Anyway...I have several hundred rounds of old ammo that I ended up with after my grandfather passed. Ranges from shotgun to hand gun to rifle rounds. Most of is is at minimum 30 years old. What is the best course of action to dispose of? Don't feel very comfortable just throwing away.

Thanks in advance!


----------



## LostLouisianian (Oct 11, 2010)

Shoot it. I've shot shotgun shell 40+ years old. Some of my 16 gauge shells are pushing 50


----------



## colorcountrygunner (Oct 6, 2009)

I agree with LL. But then again if it was stored in your garage it may have been stored in some extreme conditions (extreme heat, extreme cold) which can take its toll on ammunition. I don't know that it would necessarily make it unsafe, but you might have some hang fires which could be unsafe if fired by an inexperienced rifleman that doesn't know the proper procedure for dealing with one. 

Back when I was in high school I took a kid grouse hunting once that brought his stepdads ancient side by side double barrel 16 gauge that looked like it came out west with Louis and Clark. The ammunition looked equally old and a lot of the brass bases had quite a bit of rust on them. We didn't get into any grouse that day, but I remember only like every other shell actually fired. That kid is a hardcore hippie vegan now that probably wanted that dentist's head on a stake when he got the news about Cecil the lion. Seeing what he is like now I'm amazed that he went hunting with me all those years ago and actually attempted to kill animals.


----------



## Critter (Mar 20, 2010)

I'd just shoot it as long as it hasn't been sitting in a tub of water. 

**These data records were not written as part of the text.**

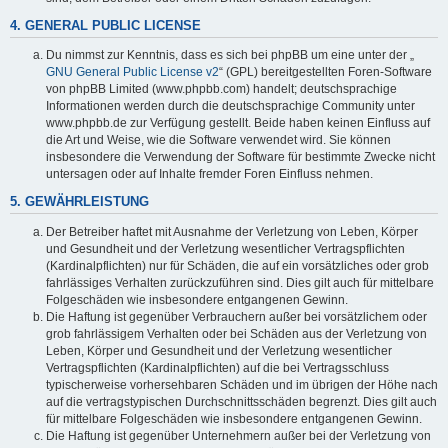
4. GENERAL PUBLIC LICENSE
Du nimmst zur Kenntnis, dass es sich bei phpBB um eine unter der „
GNU General Public License v2
“ (GPL) bereitgestellten Foren-Software
von phpBB Limited (www.phpbb.com) handelt; deutschsprachige
Informationen werden durch die deutschsprachige Community unter
www.phpbb.de zur Verfügung gestellt. Beide haben keinen Einfluss auf
die Art und Weise, wie die Software verwendet wird. Sie können
insbesondere die Verwendung der Software für bestimmte Zwecke nicht
untersagen oder auf Inhalte fremder Foren Einfluss nehmen.
5. GEWÄHRLEISTUNG
Der Betreiber haftet mit Ausnahme der Verletzung von Leben, Körper
und Gesundheit und der Verletzung wesentlicher Vertragspflichten
(Kardinalpflichten) nur für Schäden, die auf ein vorsätzliches oder grob
fahrlässiges Verhalten zurückzuführen sind. Dies gilt auch für mittelbare
Folgeschäden wie insbesondere entgangenen Gewinn.
Die Haftung ist gegenüber Verbrauchern außer bei vorsätzlichem oder
grob fahrlässigem Verhalten oder bei Schäden aus der Verletzung von
Leben, Körper und Gesundheit und der Verletzung wesentlicher
Vertragspflichten (Kardinalpflichten) auf die bei Vertragsschluss
typischerweise vorhersehbaren Schäden und im übrigen der Höhe nach
auf die vertragstypischen Durchschnittsschäden begrenzt. Dies gilt auch
für mittelbare Folgeschäden wie insbesondere entgangenen Gewinn.
Die Haftung ist gegenüber Unternehmern außer bei der Verletzung von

CCgunner, brass will not rust but it will tarnish over time and is fine to shoot. Perhaps the shells didn't fire because of the shotgun itself and a weak firing pin spring? It is hard to tell without actually being able to examine both the shotgun and the ammo.


----------



## colorcountrygunner (Oct 6, 2009)

Critter I think you might be right about the firing pin not striking hard enough. Very well could be a gun problem and not an ammo problem. If memory serves me correctly these shells were so old they were made out of paper and not the hard plastic we see now. Maybe this material isn't as good at protecting the powder from the elements as the plastic?


----------



## willfish4food (Jul 14, 2009)

I agree. If you've got the firearms to match the ammo, shoot it up. 

When I was in high school, I was out shooting with a couple of friends, this old guy shows up with a shotgun and asks if we've seen any quail out. I watched the dude load up one of those paper shotgun shells that had broken and was leaking pellets as he put it into the chamber of a break action. I was relieved when he walked the other way, and equally relieved that we wouldn't have to go look for him when he actually returned to his vehicle.


----------



## wyogoob (Sep 7, 2007)

Copperton Guy said:


> Hello everyone.
> 
> I am spending this Holiday weekend cleaning out my garage. Sounds fun right?
> 
> ...


Uh....my tennis shoes are 30 years old.

I recently shot some factory .256 Newton ammo that was over 75 years old. It was fine.

Sounds like ya have some interesting stuff.

.


----------



## BPturkeys (Sep 13, 2007)

If the ammo looks good...no signs of moisture, go ahead and use it. But with older ammo, I guess with ammo in general, you need to remember the "hang fire" rules. If a round doesn't fire immediately, never rush to open the chamber or eject the shell. Give it at least 10-15 seconds sitting in the safety of the chamber. If it hasn't gone off in that time you are probably ok to eject it. 
Oh, one more thing, if a round sounds weak or soft, be sure you check your barrel to make sure the bullet cleared. Many a fine .22 has bit the dust from a round stuck halfway down the barrel. Of course it can happen with any rifle.


----------



## 7mm Reloaded (Aug 25, 2015)

Any 8mm Mauser in there?


----------



## Kevin D (Sep 15, 2007)

Yup, what cartridges are we talking about here?? Perhaps I can help put your mind at ease by personally taking care of them.....


----------